Shannon draws on Philip Flores's framework that all addictions are misguided attempts to meet unmet attachment needs, and connects this to compulsive smartphone use β including how social media companies exploit attachment vulnerabilities to keep users hooked.
37:23Amelia HrubyBut even just, like, the average user who's, like, I just use it for work. Like, it's still a one on one conversation between you and a chatbot that happens in private with the surveillance of the company who owns the AI model. And I think that this has to be, like, even more detrimental for our attachment. It's that kind of, like, narcissistic mirroring back that you mentioned. Like, we're not even asking to be seen by other humans who at least maybe are real on the other side of the screen.
37:51Amelia HrubyNow we're just being asked to be seen by this, like, conglomerate of words that makes slop, that sort of says what we say to it back to us. That's very, like, uncharitable. But I'm so curious for your take on this. And you have a chapter in the book about using AI without losing your sense of self, which I really appreciated because I have noticed that with social media and AI, people who have done that developmental work of cultivating a strong sense of self do seem to be able to engage with these apps or platforms without perhaps, like, exacerbating their anxious or avoidant attachment. But what are you seeing so far with AI and attachment theory?

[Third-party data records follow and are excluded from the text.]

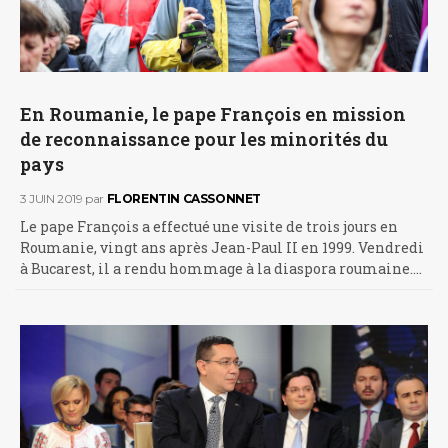
En Roumanie, le pape François en mission
de reconnaissance pour les minorités du
pays
3 JUIN 2019
par
FLORENTIN CASSONNET
Le pape François a effectué une visite de trois jours en
Roumanie, vingt ans après Jean-Paul II en 1999. Vendredi
à Bucarest, il a rendu hommage à la diaspora roumaine.…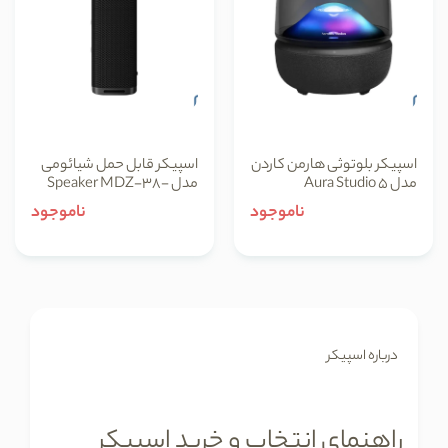
اسپیکر بلوتوثی هارمن کاردن
اسپیکر قابل حمل شیائومی
مدل Aura Studio 5
مدل Speaker MDZ-38-
DB Xiaomi Sound Outdoor
ناموجود
ناموجود
درباره اسپیکر
راهنمای انتخاب و خرید اسپیکر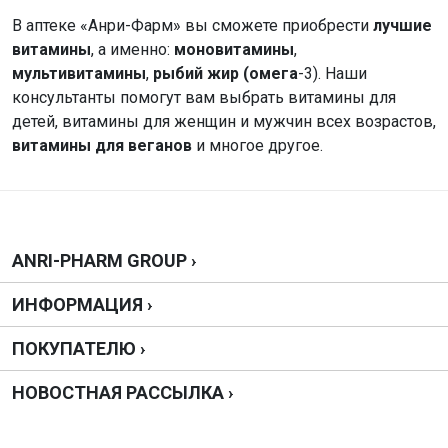
В аптеке «Анри-Фарм» вы сможете приобрести
лучшие
витамины
, а именно:
моновитамины
,
мультивитамины
,
рыбий жир (омега
-3). Наши
консультанты помогут вам выбрать витамины для
детей, витамины для женщин и мужчин всех возрастов,
витамины для веганов
и многое другое.
ANRI-PHARM GROUP ›
ИНФОРМАЦИЯ ›
ПОКУПАТЕЛЮ ›
НОВОСТНАЯ РАССЫЛКА ›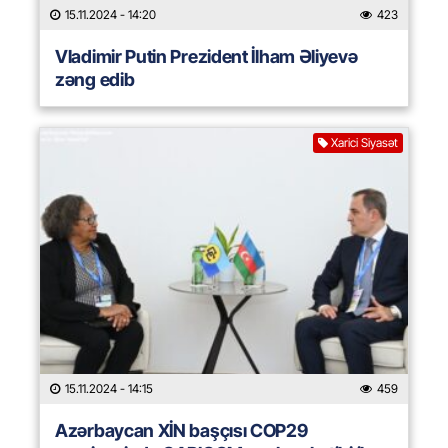
15.11.2024
- 14:20
423
Vladimir Putin Prezident İlham Əliyevə
zəng edib
Xarici Siyasət
15.11.2024
- 14:15
459
Azərbaycan XİN başçısı COP29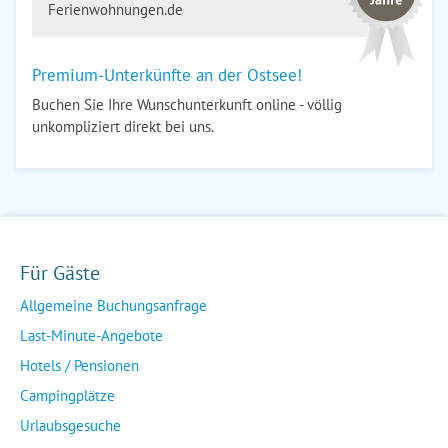
Ferienwohnungen.de
Premium-Unterkünfte an der Ostsee!
Buchen Sie Ihre Wunschunterkunft online - völlig
unkompliziert direkt bei uns.
Für Gäste
Allgemeine Buchungsanfrage
Last-Minute-Angebote
Hotels / Pensionen
Campingplätze
Urlaubsgesuche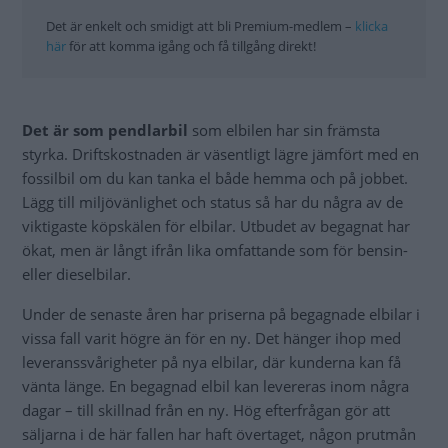
Det är enkelt och smidigt att bli Premium-medlem –
klicka
här
för att komma igång och få tillgång direkt!
Det är som pendlarbil
som elbilen har sin främsta
styrka. Driftskostnaden är väsentligt lägre jämfört med en
fossilbil om du kan tanka el både hemma och på jobbet.
Lägg till miljövänlighet och status så har du några av de
viktigaste köpskälen för elbilar. Utbudet av begagnat har
ökat, men är långt ifrån lika omfattande som för bensin-
eller dieselbilar.
Under de senaste åren har priserna på begagnade elbilar i
vissa fall varit högre än för en ny. Det hänger ihop med
leveranssvårigheter på nya elbilar, där kunderna kan få
vänta länge. En begagnad elbil kan levereras inom några
dagar – till skillnad från en ny. Hög efterfrågan gör att
säljarna i de här fallen har haft övertaget, någon prutmån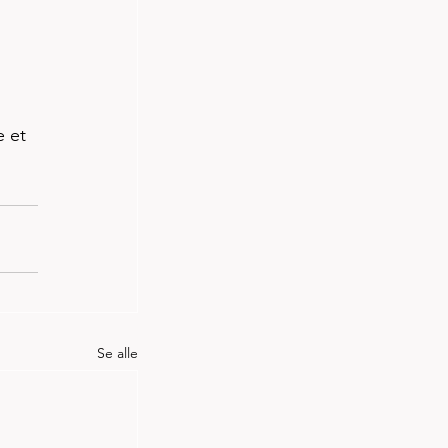
 et 
Se alle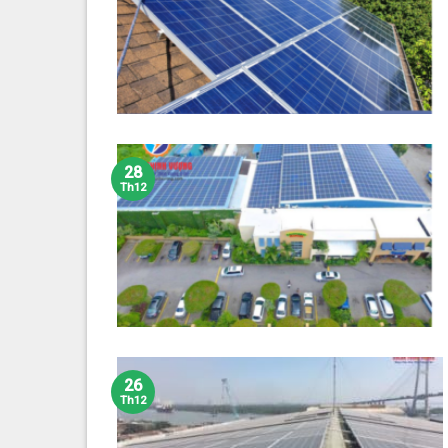
28
Th12
26
Th12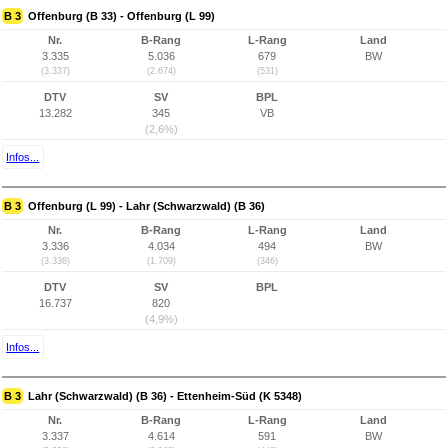
B 3
Offenburg (B 33) - Offenburg (L 99)
Nr.
B-Rang
L-Rang
Land
3.335
5.036
679
BW
(3.337)
(2.674)
(531)
DTV
SV
BPL
13.282
345
VB
(2,6%)
Infos...
B 3
Offenburg (L 99) - Lahr (Schwarzwald) (B 36)
Nr.
B-Rang
L-Rang
Land
3.336
4.034
494
BW
(3.338)
(1.709)
(346)
DTV
SV
BPL
16.737
820
(4,9%)
Infos...
B 3
Lahr (Schwarzwald) (B 36) - Ettenheim-Süd (K 5348)
Nr.
B-Rang
L-Rang
Land
3.337
4.614
591
BW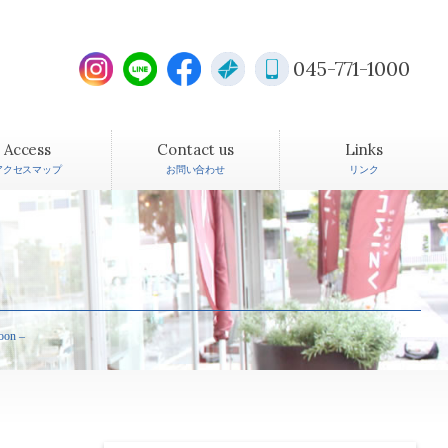
045-771-1000
Access
Contact us
Links
アクセスマップ
お問い合わせ
リンク
on –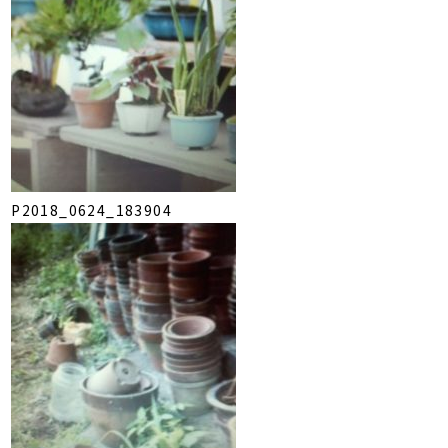
P2018_0624_183904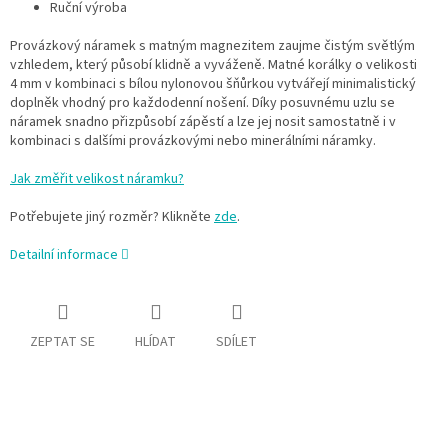
Ruční výroba
Provázkový náramek s matným magnezitem zaujme čistým světlým
vzhledem, který působí klidně a vyváženě. Matné korálky o velikosti
4 mm v kombinaci s bílou nylonovou šňůrkou vytvářejí minimalistický
doplněk vhodný pro každodenní nošení. Díky posuvnému uzlu se
náramek snadno přizpůsobí zápěstí a lze jej nosit samostatně i v
kombinaci s dalšími provázkovými nebo minerálními náramky.
Jak změřit velikost náramku?
Potřebujete jiný rozměr? Klikněte
zde
.
Detailní informace
ZEPTAT SE
HLÍDAT
SDÍLET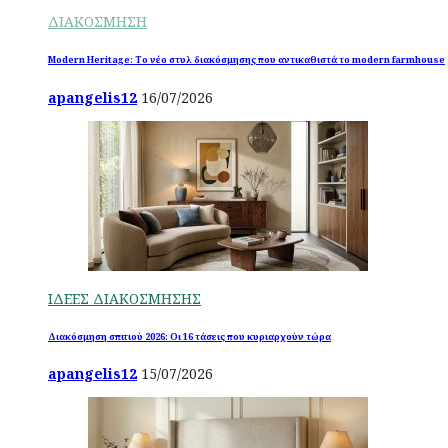
ΔΙΑΚΟΣΜΗΣΗ
Modern Heritage: Το νέο στυλ διακόσμησης που αντικαθιστά το modern farmhouse
apangelis12
16/07/2026
ΙΔΕΕΣ ΔΙΑΚΟΣΜΗΣΗΣ
Διακόσμηση σπιτιού 2026: Οι 16 τάσεις που κυριαρχούν τώρα
apangelis12
15/07/2026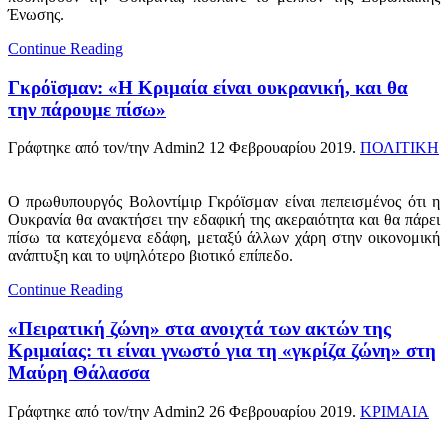
Ένωσης.
Continue Reading
Γκρόϊσμαν: «Η Κριμαία είναι ουκρανική, και θα
την πάρουμε πίσω»
Γράφτηκε από τον/την Admin2
12 Φεβρουαρίου 2019
.
ΠΟΛΙΤΙΚΗ
Ο πρωθυπουργός Βολοντίμιρ Γκρόϊσμαν είναι πεπεισμένος ότι η
Ουκρανία θα ανακτήσει την εδαφική της ακεραιότητα και θα πάρει
πίσω τα κατεχόμενα εδάφη, μεταξύ άλλων χάρη στην οικονομική
ανάπτυξη και το υψηλότερο βιοτικό επίπεδο.
Continue Reading
«Πειρατική ζώνη» στα ανοιχτά των ακτών της
Κριμαίας: τι είναι γνωστό για τη «γκρίζα ζώνη» στη
Μαύρη Θάλασσα
Γράφτηκε από τον/την Admin2
26 Φεβρουαρίου 2019
.
ΚΡΙΜΑΙΑ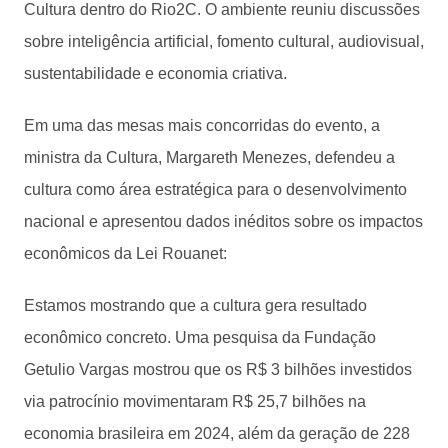
Cultura dentro do Rio2C. O ambiente reuniu discussões
sobre inteligência artificial, fomento cultural, audiovisual,
sustentabilidade e economia criativa.
Em uma das mesas mais concorridas do evento, a
ministra da Cultura, Margareth Menezes, defendeu a
cultura como área estratégica para o desenvolvimento
nacional e apresentou dados inéditos sobre os impactos
econômicos da Lei Rouanet:
Estamos mostrando que a cultura gera resultado
econômico concreto. Uma pesquisa da Fundação
Getulio Vargas mostrou que os R$ 3 bilhões investidos
via patrocínio movimentaram R$ 25,7 bilhões na
economia brasileira em 2024, além da geração de 228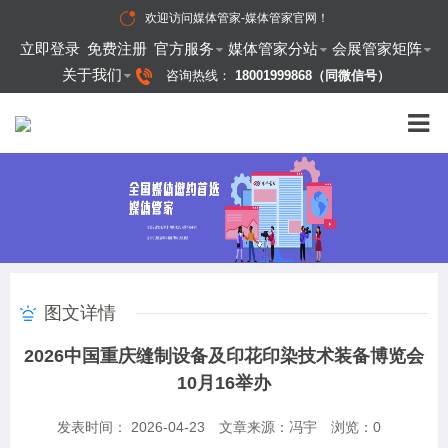
欢迎访问
媒体管家-媒体管家官网
！
立即登录
免费注册
官方服务
媒体管家分站
会展管家矩阵
关于我们
咨询热线：
18001999868（同微信号）
图文详情
2026中国重庆缝制设备及印花印染技术装备博览会
10月16举办
发表时间： 2026-04-23
文章来源：冯宇
浏览：
0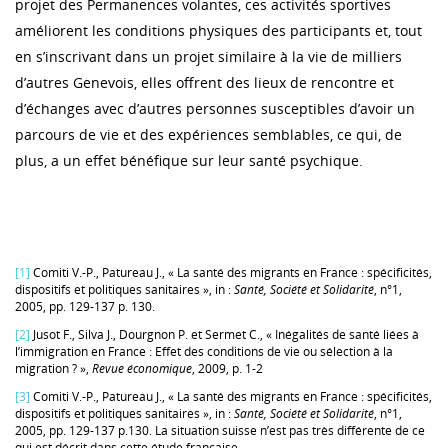
projet des Permanences volantes, ces activités sportives
améliorent les conditions physiques des participants et, tout
en s’inscrivant dans un projet similaire à la vie de milliers
d’autres Genevois, elles offrent des lieux de rencontre et
d’échanges avec d’autres personnes susceptibles d’avoir un
parcours de vie et des expériences semblables, ce qui, de
plus, a un effet bénéfique sur leur santé psychique.
[1]
Comiti V.-P., Patureau J., « La santé des migrants en France : spécificités,
dispositifs et politiques sanitaires », in :
Santé, Société et Solidarité
, n°1,
2005, pp. 129-137 p. 130.
[2]
Jusot F., Silva J., Dourgnon P. et Sermet C., « Inégalités de santé liées à
l’immigration en France : Effet des conditions de vie ou sélection à la
migration ? »,
Revue économique
, 2009, p. 1-2
[3]
Comiti V.-P., Patureau J., « La santé des migrants en France : spécificités,
dispositifs et politiques sanitaires », in :
Santé, Société et Solidarité
, n°1,
2005, pp. 129-137 p.130. La situation suisse n’est pas très différente de ce
qui est décrit dans cette étude française.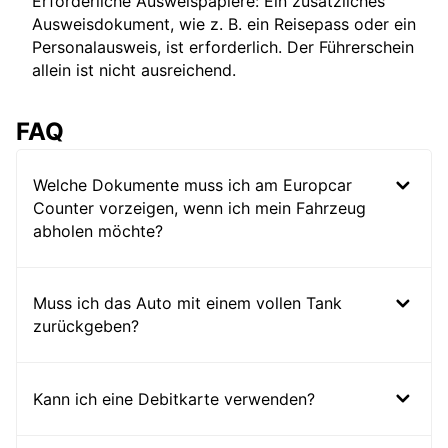
Erforderliche Ausweispapiere: Ein zusätzliches
Ausweisdokument, wie z. B. ein Reisepass oder ein
Personalausweis, ist erforderlich. Der Führerschein
allein ist nicht ausreichend.
FAQ
Welche Dokumente muss ich am Europcar
Counter vorzeigen, wenn ich mein Fahrzeug
abholen möchte?
Muss ich das Auto mit einem vollen Tank
zurückgeben?
Kann ich eine Debitkarte verwenden?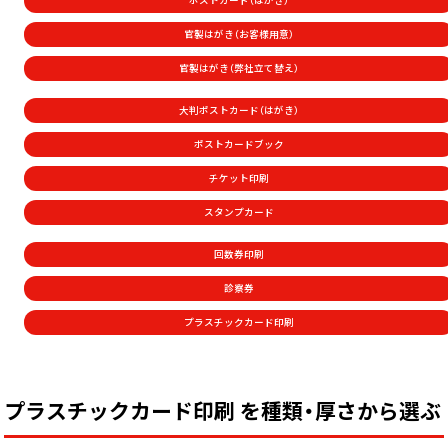
ポストカード（はがき）
官製はがき（お客様用意）
官製はがき（弊社立て替え）
大判ポストカード（はがき）
ポストカードブック
チケット印刷
スタンプカード
回数券印刷
診察券
プラスチックカード印刷
プラスチックカード印刷 を種類・厚さから選ぶ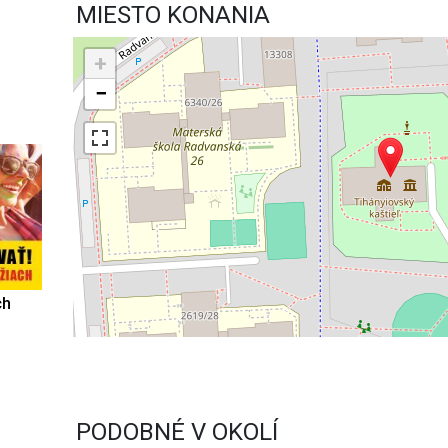
MIESTO KONANIA
+
−
ch
PODOBNÉ V OKOLÍ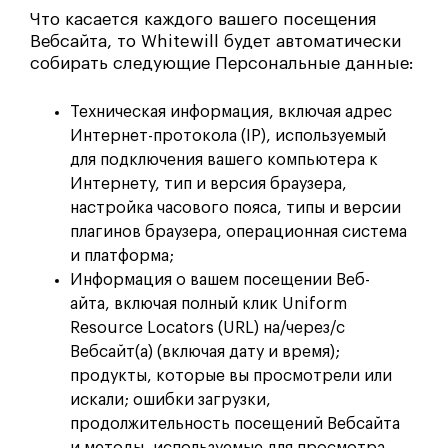
Что касается каждого вашего посещения
Вебсайта, то Whitewill будет автоматически
собирать следующие Персональные данные:
Техническая информация, включая адрес
Интернет-протокола (IP), используемый
для подключения вашего компьютера к
Интернету, тип и версия браузера,
настройка часового пояса, типы и версии
плагинов браузера, операционная система
и платформа;
Информация о вашем посещении Веб-
айта, включая полный клик Uniform
Resource Locators (URL) на/через/с
Вебсайт(а) (включая дату и время);
продукты, которые вы просмотрели или
искали; ошибки загрузки,
продолжительность посещений Вебсайта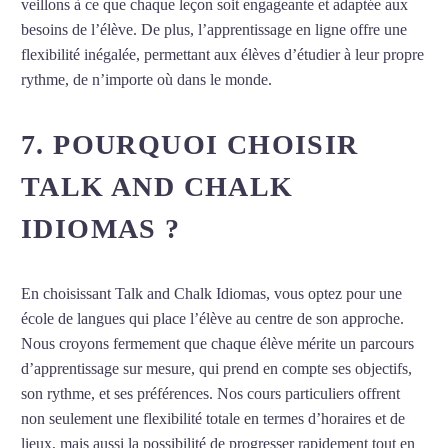
veillons à ce que chaque leçon soit engageante et adaptée aux
besoins de l’élève. De plus, l’apprentissage en ligne offre une
flexibilité inégalée, permettant aux élèves d’étudier à leur propre
rythme, de n’importe où dans le monde.
7. POURQUOI CHOISIR
TALK AND CHALK
IDIOMAS ?
En choisissant Talk and Chalk Idiomas, vous optez pour une
école de langues qui place l’élève au centre de son approche.
Nous croyons fermement que chaque élève mérite un parcours
d’apprentissage sur mesure, qui prend en compte ses objectifs,
son rythme, et ses préférences. Nos cours particuliers offrent
non seulement une flexibilité totale en termes d’horaires et de
lieux, mais aussi la possibilité de progresser rapidement tout en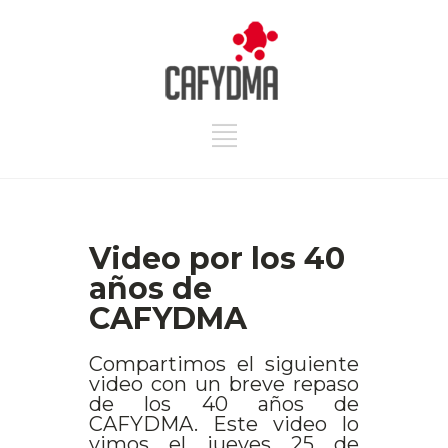
Video por los 40
años de
CAFYDMA
Compartimos el siguiente
video con un breve repaso
de los 40 años de
CAFYDMA. Este video lo
vimos el jueves 25 de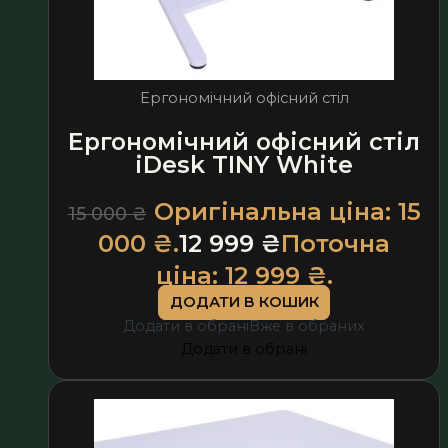
Ергономічний офісний стіл
Ергономічний офісний стіл
iDesk TINY White
Оригінальна ціна: 15
15 000
₴
000 ₴.
12 999
₴
Поточна
ціна: 12 999 ₴.
ДОДАТИ В КОШИК
Додати в обрані
Вже в обраних
Додати в обрані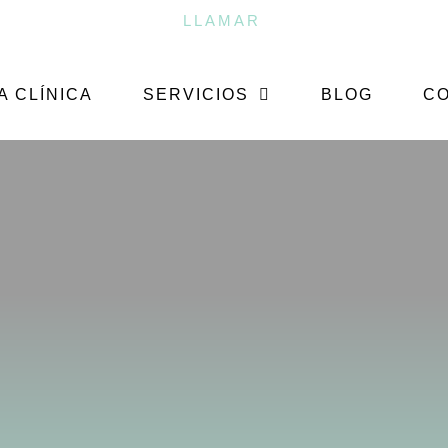
LLAMAR
A CLÍNICA
SERVICIOS
BLOG
C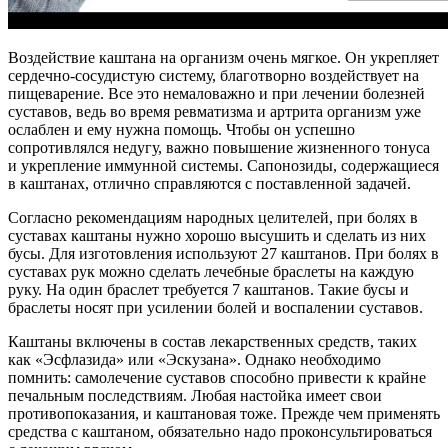
Воздействие каштана на организм очень мягкое. Он укрепляет
сердечно-сосудистую систему, благотворно воздействует на
пищеварение. Все это немаловажно и при лечении болезней
суставов, ведь во время ревматизма и артрита организм уже
ослаблен и ему нужна помощь. Чтобы он успешно
сопротивлялся недугу, важно повышение жизненного тонуса
и укрепление иммунной системы. Сапонозиды, содержащиеся
в каштанах, отлично справляются с поставленной задачей.
Согласно рекомендациям народных целителей, при болях в
суставах каштаны нужно хорошо высушить и сделать из них
бусы. Для изготовления используют 27 каштанов. При болях в
суставах рук можно сделать лечебные браслеты на каждую
руку. На один браслет требуется 7 каштанов. Такие бусы и
браслеты носят при усилении болей и воспалении суставов.
Каштаны включены в состав лекарственных средств, таких
как «Эсфлазида» или «Эскузана». Однако необходимо
помнить: самолечение суставов способно привести к крайне
печальным последствиям. Любая настойка имеет свои
противопоказания, и каштановая тоже. Прежде чем применять
средства с каштаном, обязательно надо проконсультироваться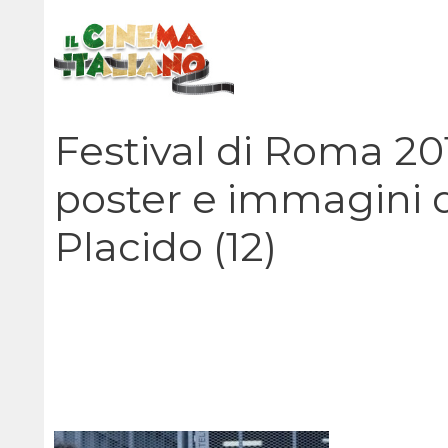
Vai
al
contenuto
Festival di Roma 2012
poster e immagini d
Placido (12)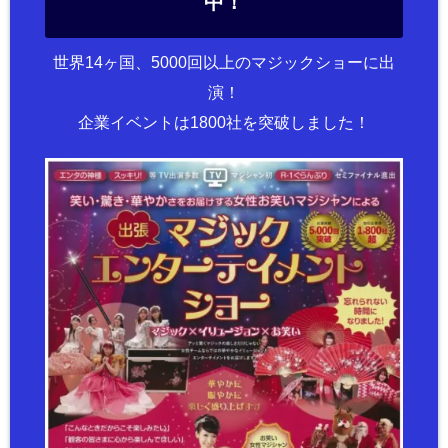
中！
世界14ヶ国、5000回以上のマジックショーに出
演！
企業イベントは1800社を突破しました！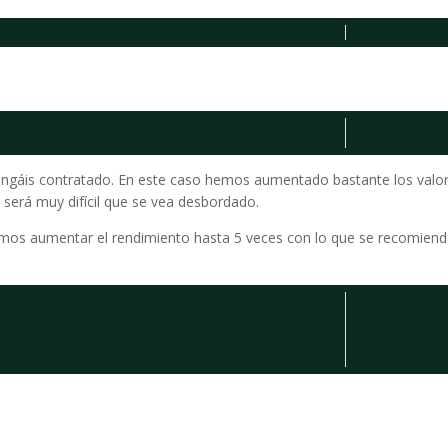
ngáis contratado. En este caso hemos aumentado bastante los valo
será muy difícil que se vea desbordado.
os aumentar el rendimiento hasta 5 veces con lo que se recomiend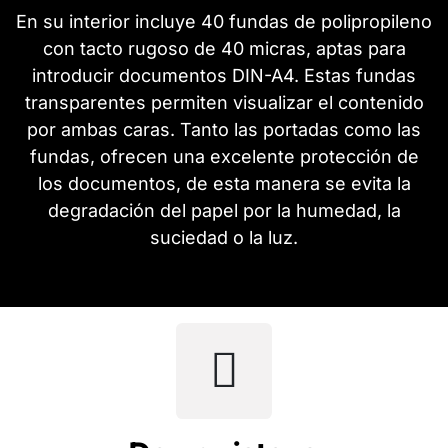
En su interior incluye 40 fundas de polipropileno
con tacto rugoso de 40 micras, aptas para
introducir documentos DIN-A4. Estas fundas
transparentes permiten visualizar el contenido
por ambas caras. Tanto las portadas como las
fundas, ofrecen una excelente protección de
los documentos, de esta manera se evita la
degradación del papel por la humedad, la
suciedad o la luz.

38:33Amelia HrubyAny thoughts you have, I'd love to hear.
38:35Shannon AlgeoYes. Okay. So there's two ways that I want to talk about this that are different and both very helpful for, I think, this conversation to feel a little more whole. So one is that developing this sense of self. And I think, you know, we're we are alive human beings, and and our attachment relationships and dynamics and and our attachment styles can, as we've discussed, be ever changing.
39:05Shannon AlgeoWe are alive. We're not fixed. And so we need to all be attending to how these technologies are impacting us in the present here and now, like today, this hour, this week. Maybe something that felt good last week is not feeling good this week and, like, to just attend to that. But for those of us who are either like, for young people who are literally developing minds and developing a sense of self for the first time or for people who've experienced relational rupture and trauma that have led to a fractured sense of self.
39:44Shannon AlgeoI'm thinking about a person who's maybe experienced intimate partner violence, DV, people who've had a toxic long term job relationship with a boss, like, people who have a fractured sense of self maybe because like you described, Amelia, you grew up really with a secure attachment, but something happened that chipped away at that self cohesion and that sense of self. We need to be really careful and intentional and discerning about how AI can be used to outsource that, like, that need to feel confident, to feel affirmed. Affirm me. Say what I think. You know?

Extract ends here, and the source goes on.